While I try not to curse much on this blog (requiring a herculean effort at times), it’s important to me that bit of profanity be written out in full. To sanitize the statement is to diminish its power.
The link is to a post by J.L. Collins:
If memory serves, it comes from James Clavell. In his novel “Tai Pan” (highly recommended BTW) a young woman is on the quest to secure 10 million dollars. She calls it her “F-you money,” although the F-word is spelled out in the book. So you can look it up in case you’re wondering just what word it is. And 10m is far more than it takes, at least for me. More monk than minister.
I may not have known what it was called, but I knew what it was and why it is important. There are many things money can buy, but the most valuable of all is freedom. Freedom to do what you want and work for whom you respect.
Those who live paycheck to paycheck are slaves. Those who carry debt are slaves with even stouter shackles. Don’t think for the moment their masters don’t know it.

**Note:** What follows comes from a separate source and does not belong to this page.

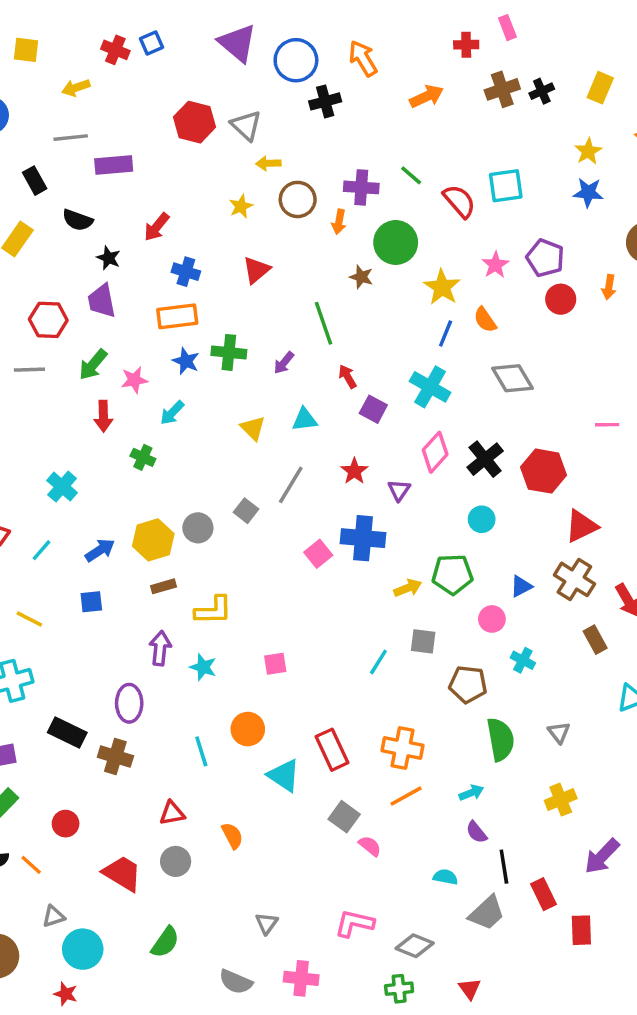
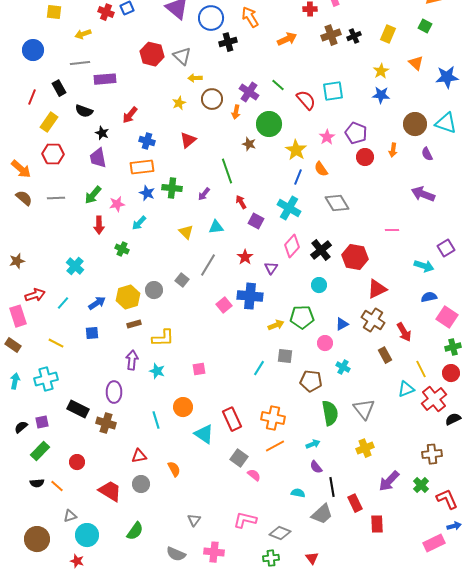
purple cross: (361, 187) -> (249, 92), turned 30
red hexagon: (48, 320) -> (53, 154), moved
gray triangle: (559, 732) -> (364, 409), size x1.6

Much of what we believe about wealth we accept without critical thought. It does not help that we are inundated with messaging glorifying conspicuous consumption. What was the Fyre Festival but a monument to conspicuous consumption and personal vanity? What does it say about conspicuous consumption that the whole event ended up being a massive fraud?
Simply taking the time to examine our beliefs about money, wealth and power has the potential to redefine our worldview and change our lives. At a bare minimum we will better understand ourselves. We might also avoid being stranded on Caribbean islands without access to food and shelter.

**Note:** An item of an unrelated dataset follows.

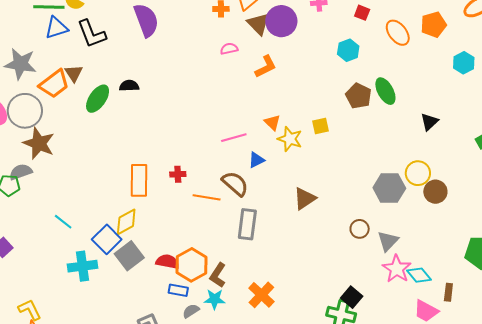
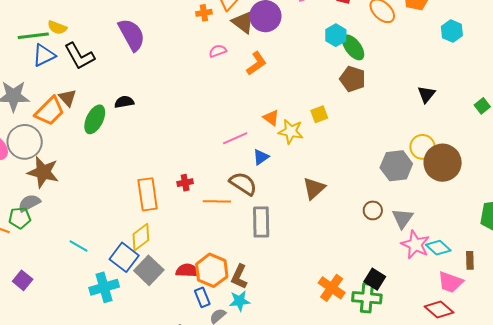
green ellipse: (385, 91) -> (353, 47), moved
brown circle: (435, 192) -> (443, 163), size x1.6
blue rectangle: (178, 290) -> (202, 297), turned 66
orange cross: (261, 295) -> (332, 288), moved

These days it is more or less common knowledge that our brains are not evolved for investment success. In fact, our brains are evolved to keep us from investment success. I don’t have anything profound to say on the science behind this. If you are interested in the science, I would recommend reading Thinking, Fast and Slow, by Daniel Kahneman.

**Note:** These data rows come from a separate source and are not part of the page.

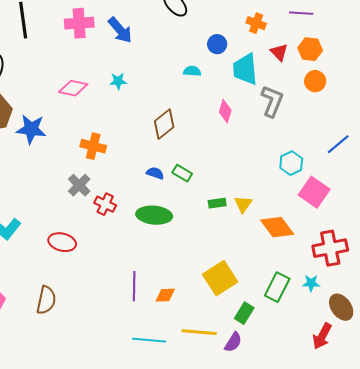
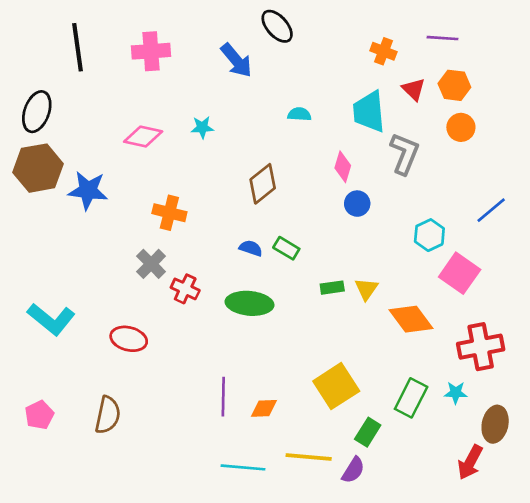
blue arrow: (120, 30) -> (236, 60), moved
blue circle: (217, 44) -> (357, 204), moved
brown ellipse: (341, 307) -> (495, 424), turned 48

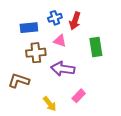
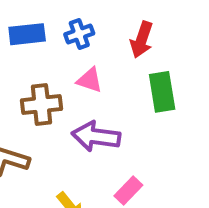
red arrow: (75, 21) -> (142, 40), moved
blue rectangle: (29, 28) -> (27, 34), moved

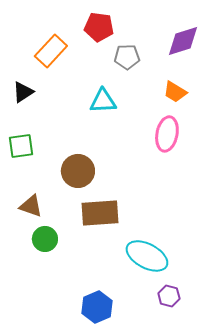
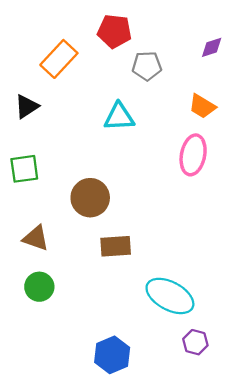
purple diamond: (183, 41) -> (212, 47), size x0.6
brown rectangle: (100, 213) -> (116, 246), size x0.7
green circle: (45, 239) -> (39, 287), moved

Rather, I want to focus on how we can deal with our evolutionary disadvantages.
There is much investing literature insisting the solution to our cognitive and emotional biases is simply to think as dispassionately and analytically as possible. That sounds nice on paper. However, I don’t think it is realistic. I don’t believe it is possible to completely cut emotion out of the investment process. I would argue that if you think you have successfully removed emotion from your investment process what you have really succeeded in doing is deceiving yourself.
It is both healthier and more productive to openly acknowledge that investing is a difficult, emotional process. Better to channel your emotions toward productive ends than waste time and energy denying they exist.
For me, this means measuring success by the quality of your investment process and the consistency of its implementation–not the daily, weekly, monthly or even annual tape print. If you have a quality process and implement it consistently, and you strive for continuous improvement, you will do okay in the long run.
Think of this as the John Wooden approach to investing:
When Wooden arrived at UCLA for the 1948–1949 season, he inherited a little-known program that played in a cramped gym. He left it as a national powerhouse with 10 national championships—one of the most (if not the most) successful rebuilding projects in college basketball history. John Wooden ended his UCLA coaching career with a 620–147 overall record and a winning percentage of .808. These figures do not include his two-year record at Indiana State prior to taking over the duties at UCLA.
What’s more, Wooden openly shared his secret sauce:
Here are a couple of the ways I strive to channel emotion into process and not into a self-defeating obsession with outcomes:
I keep an investing journal where I document research, investment theses, thesis breaks, trades and post-mortems of exited investments. I will also write own my feelings and views of difficult situations or frustrating outcomes.
My emphasis is always on following my process. Making money on random gambles or “lottery ticket” type investments doesn’t count as success. My process does not revolve around “making money.” The goal of my process is to validate or disprove investment theses.
Thus, selling out of a bad investment is not failure. Exiting bad investments quickly allows me to redeploy that capital into better quality investments. Some of the worst investing mistakes (think Valeant) have been made by people being unwilling to admit they are wrong.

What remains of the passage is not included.